Creating basic taxpayers.

Via BI:

Stockton, California made national news last October when it announced it would host the first US experiment in basic income, a system of wealth distribution in which people receive a standard salary just for being alive.

The plan, spearheaded by Stockton’s 27-year-old mayor, Michael Tubbs, will likely begin sometime in August 2018 and involve at least 100 people of varying income levels getting $500 a month for three years.

Ever since it declared bankruptcy in 2012, Stockton has been in recovery-mode, and Tubbs sees basic income — a growing topic of discussion around the world over the past couple years — as one way to rehabilitate the city.

In a basic income system, participants get a fixed amount of money that they can use however they want. Early research has shown that people in basic income experiments typically don’t spend this money on vices or vacations; instead, they use it to pay for things like home repairs, school expenses, and the costs of starting new businesses.
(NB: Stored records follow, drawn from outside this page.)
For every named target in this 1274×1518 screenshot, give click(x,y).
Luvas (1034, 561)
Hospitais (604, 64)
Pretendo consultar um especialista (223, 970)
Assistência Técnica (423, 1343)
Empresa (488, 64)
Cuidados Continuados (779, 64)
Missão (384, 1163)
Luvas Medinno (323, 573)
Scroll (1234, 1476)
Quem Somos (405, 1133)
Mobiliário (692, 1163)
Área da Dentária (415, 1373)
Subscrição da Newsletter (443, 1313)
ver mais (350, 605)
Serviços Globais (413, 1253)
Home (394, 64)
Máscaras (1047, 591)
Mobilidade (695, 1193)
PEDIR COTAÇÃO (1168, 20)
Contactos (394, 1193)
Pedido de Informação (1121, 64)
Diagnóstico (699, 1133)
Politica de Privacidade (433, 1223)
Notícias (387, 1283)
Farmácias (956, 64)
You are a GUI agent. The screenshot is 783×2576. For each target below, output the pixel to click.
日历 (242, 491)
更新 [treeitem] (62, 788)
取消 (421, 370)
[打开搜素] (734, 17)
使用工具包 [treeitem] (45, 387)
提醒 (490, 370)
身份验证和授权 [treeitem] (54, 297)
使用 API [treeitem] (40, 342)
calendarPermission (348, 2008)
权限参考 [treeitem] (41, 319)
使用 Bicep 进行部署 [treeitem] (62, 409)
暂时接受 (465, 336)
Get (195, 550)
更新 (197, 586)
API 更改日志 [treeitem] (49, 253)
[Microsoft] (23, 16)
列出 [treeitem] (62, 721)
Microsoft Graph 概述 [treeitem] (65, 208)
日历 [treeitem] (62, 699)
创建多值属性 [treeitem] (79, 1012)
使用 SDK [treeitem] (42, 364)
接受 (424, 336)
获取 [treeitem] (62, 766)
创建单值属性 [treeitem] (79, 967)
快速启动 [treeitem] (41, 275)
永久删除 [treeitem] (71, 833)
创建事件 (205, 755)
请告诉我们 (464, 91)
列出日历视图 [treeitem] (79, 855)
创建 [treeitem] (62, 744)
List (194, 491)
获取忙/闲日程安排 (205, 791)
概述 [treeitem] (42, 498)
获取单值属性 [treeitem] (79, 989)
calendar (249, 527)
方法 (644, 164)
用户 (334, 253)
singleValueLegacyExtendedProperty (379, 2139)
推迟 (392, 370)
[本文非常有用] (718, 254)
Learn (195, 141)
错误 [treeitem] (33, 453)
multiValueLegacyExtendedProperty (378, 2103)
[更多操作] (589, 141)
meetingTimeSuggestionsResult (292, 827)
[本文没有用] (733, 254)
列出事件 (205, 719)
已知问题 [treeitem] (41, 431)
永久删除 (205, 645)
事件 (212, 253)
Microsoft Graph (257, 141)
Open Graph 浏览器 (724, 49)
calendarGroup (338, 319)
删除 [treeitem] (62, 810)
Stockton becomes a symbol for the rest of America

Tubbs, a Stanford alum who first discovered basic income reading Dr. Martin Luther King Jr. in college, believes rising costs for housing and education, combined with stagnant wages, have warranted a new approach to social welfare. He was elected in November 2016, with economic development as one of his major goals.

Unlike many players in the basic income discussion, he doesn’t believe the idea is radical as much as plainly progressive.

“I can see the radicalness, but I’m trying to solve the questions that every community has,” Tubbs told Business Insider.

Tubbs believes that Stockton is really a microcosm of the rest of the US. Low-income people haven’t gotten a fair shake economically, and upward mobility has been difficult at best, he said. Mean incomes are well below California’s average, and unemployment is double the national rate. Healthcare and retail are the city’s two biggest industries.

“In our economic structure, the people who work the hardest oftentimes make the least,” Tubbs said. “I know migrant farm workers who do back-breaking labor every day, or Uber drivers and Lyft drivers who drive 10 to 12 hours a day in traffic. You can’t be lazy doing that kind of work.”

The upcoming basic income experiment could give people more opportunity to find fulfillment, Tubbs said.